1Le premier jour de la semaine, Marie-Madeleine se rendit au tombeau dès le matin, comme il faisait encore obscur ; et elle vit que la pierre était enlevée du tombeau. 2 Elle courut trouver Simon Pierre et l'autre disciple que Jésus aimait, et leur dit : On a enlevé du tombeau le Seigneur, et nous ne savons pas où on l'a mis.
3 Pierre et l'autre disciple sortirent pour aller au tombeau. 4Ils couraient tous deux ensemble.

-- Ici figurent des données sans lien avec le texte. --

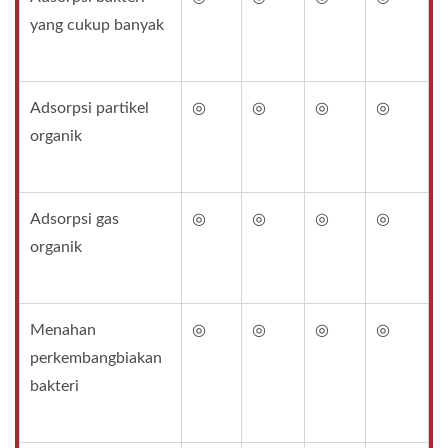
yang cukup banyak
Adsorpsi partikel
◎
◎
◎
◎
organik
Adsorpsi gas
◎
◎
◎
◎
organik
Menahan
◎
◎
◎
◎
perkembangbiakan
bakteri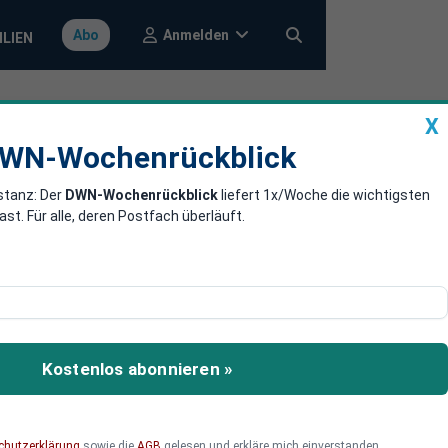
Anmelden
Abo
ILIEN
X
a
DWN-Wochenrückblick
WN-Wochenrückblick
stanz: Der
DWN-Wochenrückblick
liefert 1x/Woche die wichtigsten
uf Putin vor
. Für alle, deren Postfach überläuft.
nt Putin verübt zu haben.
lieb unversehrt. Russland
e.
Kostenlos abonnieren »
chutzerklärung
sowie die
AGB
gelesen und erkläre mich einverstanden.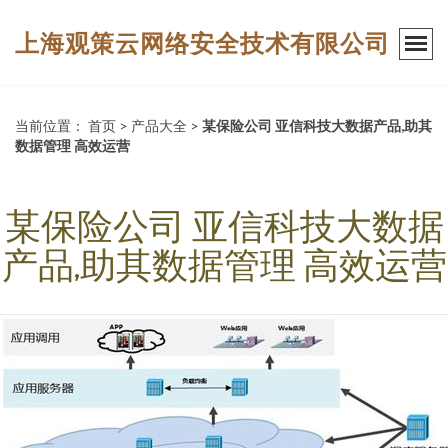
上海观策云网络安全技术有限公司
当前位置：
首页
>
产品大全
>
某保险公司 亚信科技大数据产品,助其
数据管理 高效运营
某保险公司 亚信科技大数据
产品,助其数据管理 高效运营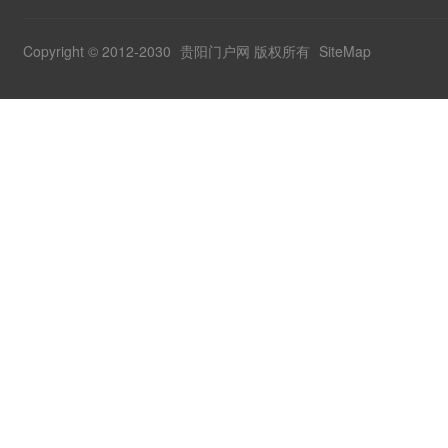
Copyright © 2012-2030
贵阳门户网
版权所有
SiteMap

Mais l'autre disciple courut plus vite que Pierre et arriva le premier au tombeau ; 5 il se baissa, vit les bandelettes qui étaient là, pourtant il n'entra pas. 6 Simon Pierre qui le suivait, arriva. Il entra dans le tombeau, aperçut les bandelettes qui étaient là 7 et le linge qu'on avait mis sur la tête de Jésus, non pas avec les bandelettes, mais roulé à une place à part. 8 Alors l'autre disciple, qui était arrivé le premier au tombeau, entra aussi ; il vit et il crut. 9 Car ils n'avaient pas encore compris l'Écriture, selon laquelle Jésus devait ressusciter d'entre les morts. 10 Et les disciples s'en retournèrent chez eux.
Textes Jean 20/1-10 « L’autre disciple qui était arrivé le premier entra dans le tombeau, il vit et il cru. »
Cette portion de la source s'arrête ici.